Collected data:
* * *

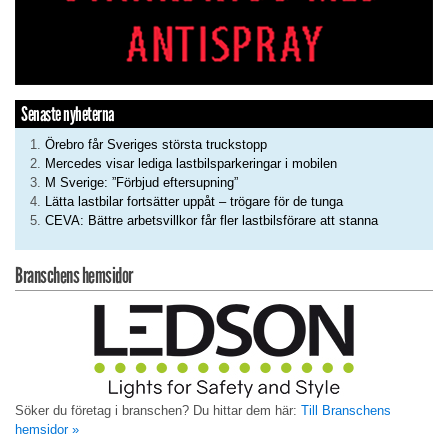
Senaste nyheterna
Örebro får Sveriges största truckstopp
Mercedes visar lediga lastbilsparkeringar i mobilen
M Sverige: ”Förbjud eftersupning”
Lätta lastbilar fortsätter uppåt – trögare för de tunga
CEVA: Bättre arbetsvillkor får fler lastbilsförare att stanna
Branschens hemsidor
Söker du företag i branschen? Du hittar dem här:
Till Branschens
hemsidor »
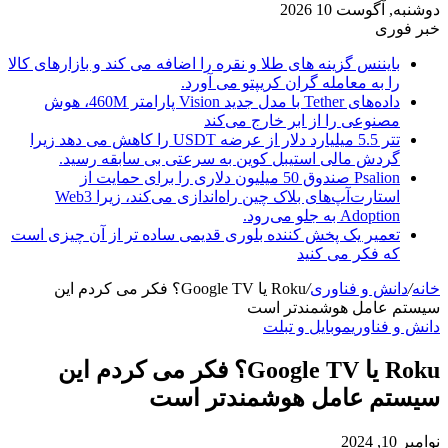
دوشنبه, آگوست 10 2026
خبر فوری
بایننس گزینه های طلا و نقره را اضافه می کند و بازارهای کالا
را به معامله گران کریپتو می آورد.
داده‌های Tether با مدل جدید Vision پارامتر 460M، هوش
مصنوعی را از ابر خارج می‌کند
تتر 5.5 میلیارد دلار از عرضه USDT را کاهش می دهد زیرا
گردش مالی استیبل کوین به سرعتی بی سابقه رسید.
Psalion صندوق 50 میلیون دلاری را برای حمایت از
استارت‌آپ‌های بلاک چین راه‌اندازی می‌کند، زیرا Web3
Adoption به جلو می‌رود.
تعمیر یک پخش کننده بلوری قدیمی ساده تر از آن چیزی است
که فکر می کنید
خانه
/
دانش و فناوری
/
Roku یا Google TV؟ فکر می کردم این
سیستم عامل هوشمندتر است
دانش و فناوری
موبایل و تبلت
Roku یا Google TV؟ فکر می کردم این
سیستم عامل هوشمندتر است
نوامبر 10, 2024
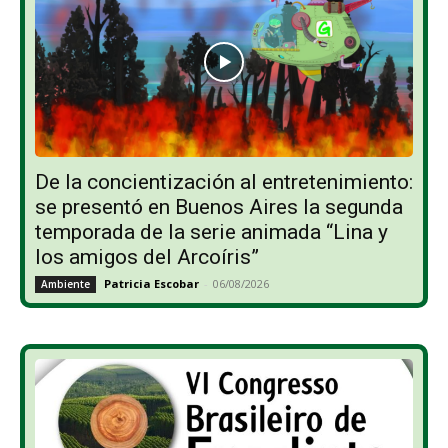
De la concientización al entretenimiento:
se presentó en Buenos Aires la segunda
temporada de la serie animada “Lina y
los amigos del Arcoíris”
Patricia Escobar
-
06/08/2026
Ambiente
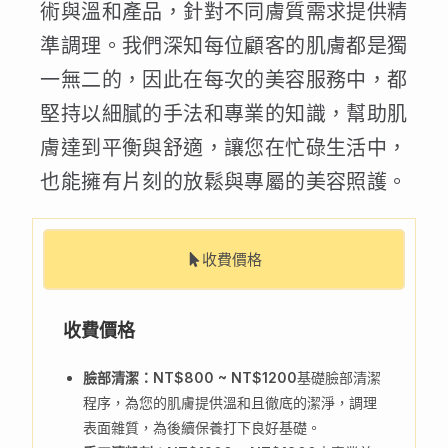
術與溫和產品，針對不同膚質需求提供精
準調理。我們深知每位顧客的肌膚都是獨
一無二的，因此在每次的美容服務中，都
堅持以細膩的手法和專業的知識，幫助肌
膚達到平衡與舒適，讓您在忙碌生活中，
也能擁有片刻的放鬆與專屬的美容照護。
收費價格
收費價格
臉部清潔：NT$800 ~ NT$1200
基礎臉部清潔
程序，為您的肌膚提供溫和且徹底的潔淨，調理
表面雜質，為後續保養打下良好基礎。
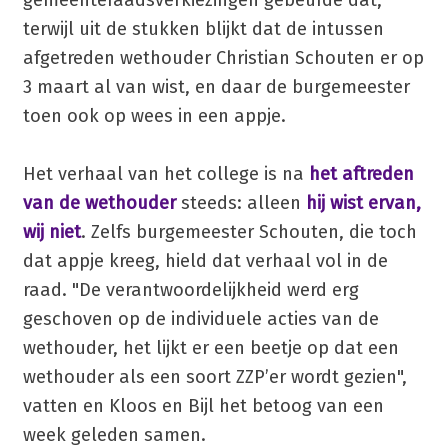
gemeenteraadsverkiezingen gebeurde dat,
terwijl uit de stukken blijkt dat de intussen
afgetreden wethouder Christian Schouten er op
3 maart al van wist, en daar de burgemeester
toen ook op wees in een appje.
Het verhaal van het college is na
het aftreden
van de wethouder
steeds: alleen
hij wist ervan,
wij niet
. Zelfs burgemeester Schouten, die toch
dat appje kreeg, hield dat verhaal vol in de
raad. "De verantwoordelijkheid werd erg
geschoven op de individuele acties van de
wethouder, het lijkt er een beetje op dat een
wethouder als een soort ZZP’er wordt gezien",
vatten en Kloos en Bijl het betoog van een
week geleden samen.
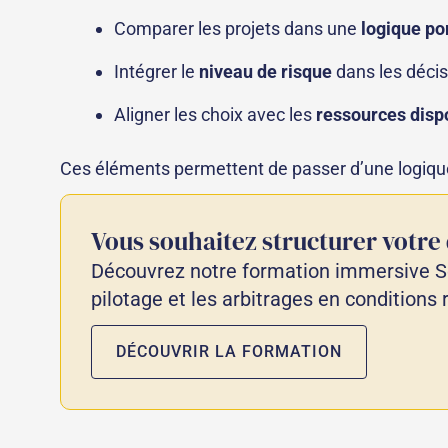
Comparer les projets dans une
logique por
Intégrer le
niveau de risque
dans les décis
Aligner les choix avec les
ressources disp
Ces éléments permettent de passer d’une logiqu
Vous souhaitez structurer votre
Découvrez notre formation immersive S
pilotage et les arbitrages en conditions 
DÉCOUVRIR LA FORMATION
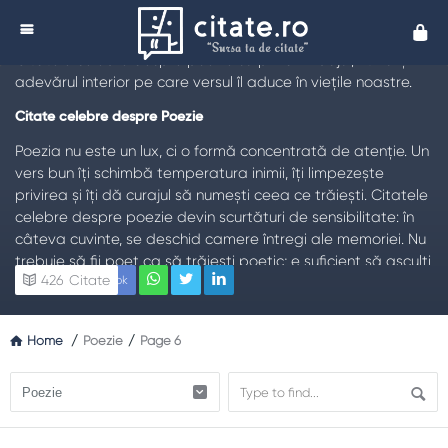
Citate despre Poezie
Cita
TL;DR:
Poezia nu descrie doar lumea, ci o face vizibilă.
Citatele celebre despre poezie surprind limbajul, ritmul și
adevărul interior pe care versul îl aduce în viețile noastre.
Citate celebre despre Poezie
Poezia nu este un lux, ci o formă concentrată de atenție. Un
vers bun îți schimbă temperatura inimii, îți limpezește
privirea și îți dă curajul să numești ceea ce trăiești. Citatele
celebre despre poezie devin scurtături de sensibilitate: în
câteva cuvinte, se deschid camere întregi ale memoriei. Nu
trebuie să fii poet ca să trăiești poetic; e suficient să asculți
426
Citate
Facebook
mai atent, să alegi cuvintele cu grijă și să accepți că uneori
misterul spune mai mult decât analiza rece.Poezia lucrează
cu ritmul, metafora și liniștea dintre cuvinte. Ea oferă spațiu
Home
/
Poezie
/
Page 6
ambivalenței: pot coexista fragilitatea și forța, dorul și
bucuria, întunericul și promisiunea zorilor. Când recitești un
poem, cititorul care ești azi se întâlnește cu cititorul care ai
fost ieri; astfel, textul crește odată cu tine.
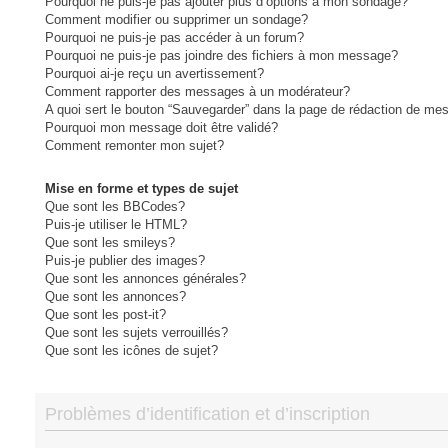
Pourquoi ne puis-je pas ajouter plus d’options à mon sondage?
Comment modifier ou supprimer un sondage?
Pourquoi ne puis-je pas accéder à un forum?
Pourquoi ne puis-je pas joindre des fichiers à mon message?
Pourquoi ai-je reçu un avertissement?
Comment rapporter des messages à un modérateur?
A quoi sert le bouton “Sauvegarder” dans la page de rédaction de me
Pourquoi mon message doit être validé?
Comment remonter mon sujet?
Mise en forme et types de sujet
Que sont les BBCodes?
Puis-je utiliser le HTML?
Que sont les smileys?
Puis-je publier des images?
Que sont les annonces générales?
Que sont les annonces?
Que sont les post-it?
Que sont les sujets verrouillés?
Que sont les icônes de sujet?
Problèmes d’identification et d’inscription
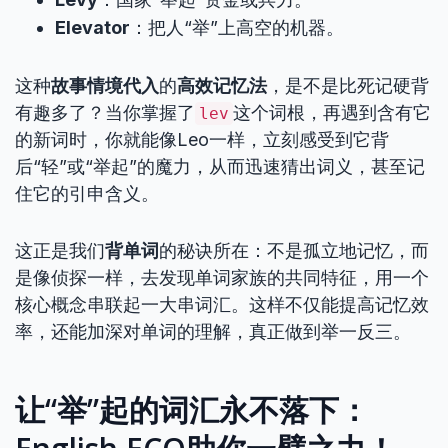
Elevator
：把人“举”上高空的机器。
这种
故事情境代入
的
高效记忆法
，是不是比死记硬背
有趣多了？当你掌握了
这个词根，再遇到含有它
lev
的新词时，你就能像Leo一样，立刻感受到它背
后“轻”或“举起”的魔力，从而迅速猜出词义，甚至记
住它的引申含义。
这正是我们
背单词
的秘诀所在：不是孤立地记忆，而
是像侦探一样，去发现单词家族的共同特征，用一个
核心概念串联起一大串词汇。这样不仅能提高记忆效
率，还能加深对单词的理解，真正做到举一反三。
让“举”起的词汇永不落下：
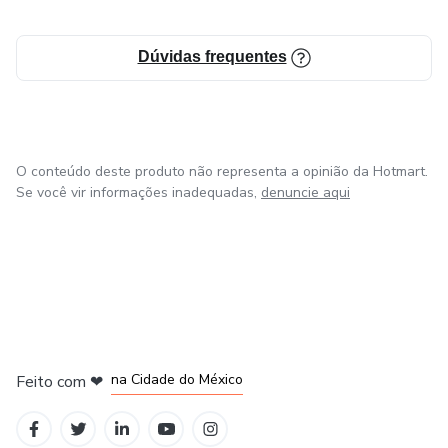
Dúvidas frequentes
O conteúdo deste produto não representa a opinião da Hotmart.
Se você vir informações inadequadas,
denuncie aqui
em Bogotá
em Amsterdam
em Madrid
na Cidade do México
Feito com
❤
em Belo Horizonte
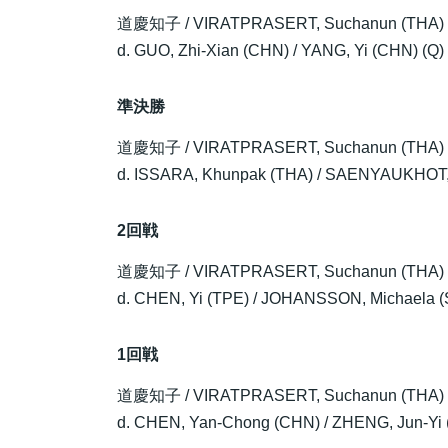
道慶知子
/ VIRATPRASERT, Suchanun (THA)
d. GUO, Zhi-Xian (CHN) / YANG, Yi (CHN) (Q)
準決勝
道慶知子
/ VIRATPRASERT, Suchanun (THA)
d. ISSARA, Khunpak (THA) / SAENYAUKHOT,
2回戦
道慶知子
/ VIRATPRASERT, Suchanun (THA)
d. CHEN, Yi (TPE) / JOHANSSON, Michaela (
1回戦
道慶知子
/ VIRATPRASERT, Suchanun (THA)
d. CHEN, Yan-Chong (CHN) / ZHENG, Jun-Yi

* * *

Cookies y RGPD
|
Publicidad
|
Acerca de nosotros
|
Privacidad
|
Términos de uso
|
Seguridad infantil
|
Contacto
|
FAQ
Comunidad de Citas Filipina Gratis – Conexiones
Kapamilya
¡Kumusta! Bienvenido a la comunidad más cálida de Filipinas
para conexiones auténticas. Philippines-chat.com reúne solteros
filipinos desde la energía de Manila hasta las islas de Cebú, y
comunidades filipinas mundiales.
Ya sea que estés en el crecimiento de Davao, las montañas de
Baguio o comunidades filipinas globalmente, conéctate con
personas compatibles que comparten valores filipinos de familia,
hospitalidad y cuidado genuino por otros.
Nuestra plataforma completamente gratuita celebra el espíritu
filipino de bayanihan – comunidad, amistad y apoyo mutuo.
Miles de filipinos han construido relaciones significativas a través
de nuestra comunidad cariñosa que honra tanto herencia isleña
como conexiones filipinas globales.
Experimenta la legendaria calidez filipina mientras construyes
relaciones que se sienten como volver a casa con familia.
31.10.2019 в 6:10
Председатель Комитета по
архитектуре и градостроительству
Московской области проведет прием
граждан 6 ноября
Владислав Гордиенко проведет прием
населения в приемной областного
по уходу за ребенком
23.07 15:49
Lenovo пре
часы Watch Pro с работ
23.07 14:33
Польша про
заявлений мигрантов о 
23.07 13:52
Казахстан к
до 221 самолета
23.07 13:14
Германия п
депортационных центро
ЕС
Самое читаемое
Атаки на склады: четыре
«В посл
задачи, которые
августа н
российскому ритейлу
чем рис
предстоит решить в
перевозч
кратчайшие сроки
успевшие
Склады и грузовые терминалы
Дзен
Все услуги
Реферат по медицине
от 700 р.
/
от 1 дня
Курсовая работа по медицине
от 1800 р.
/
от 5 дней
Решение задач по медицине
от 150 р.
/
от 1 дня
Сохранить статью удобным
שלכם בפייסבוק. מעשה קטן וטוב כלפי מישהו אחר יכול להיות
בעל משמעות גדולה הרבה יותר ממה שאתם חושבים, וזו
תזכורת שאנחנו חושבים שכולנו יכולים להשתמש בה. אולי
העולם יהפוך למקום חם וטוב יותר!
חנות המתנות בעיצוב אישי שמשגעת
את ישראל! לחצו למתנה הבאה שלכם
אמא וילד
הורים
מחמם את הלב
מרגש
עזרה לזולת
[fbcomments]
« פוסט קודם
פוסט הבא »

* * *

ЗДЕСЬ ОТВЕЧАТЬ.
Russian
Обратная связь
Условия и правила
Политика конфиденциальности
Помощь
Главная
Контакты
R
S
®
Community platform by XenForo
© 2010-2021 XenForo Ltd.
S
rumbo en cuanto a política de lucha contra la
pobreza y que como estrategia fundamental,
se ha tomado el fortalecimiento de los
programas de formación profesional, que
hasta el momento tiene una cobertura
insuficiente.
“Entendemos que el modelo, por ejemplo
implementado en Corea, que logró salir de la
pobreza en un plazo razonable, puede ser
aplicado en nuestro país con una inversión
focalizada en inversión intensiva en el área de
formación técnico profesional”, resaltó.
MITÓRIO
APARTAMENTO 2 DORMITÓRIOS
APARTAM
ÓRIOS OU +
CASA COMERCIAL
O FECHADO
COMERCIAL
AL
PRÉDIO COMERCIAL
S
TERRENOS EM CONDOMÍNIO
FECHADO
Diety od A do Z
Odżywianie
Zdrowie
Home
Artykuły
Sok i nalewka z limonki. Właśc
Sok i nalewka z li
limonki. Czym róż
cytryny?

* * *

About this task: The number of lines in the entries holding the word "Pourquoi" is what is needed. Supply that number only.

Response to the exercise: 5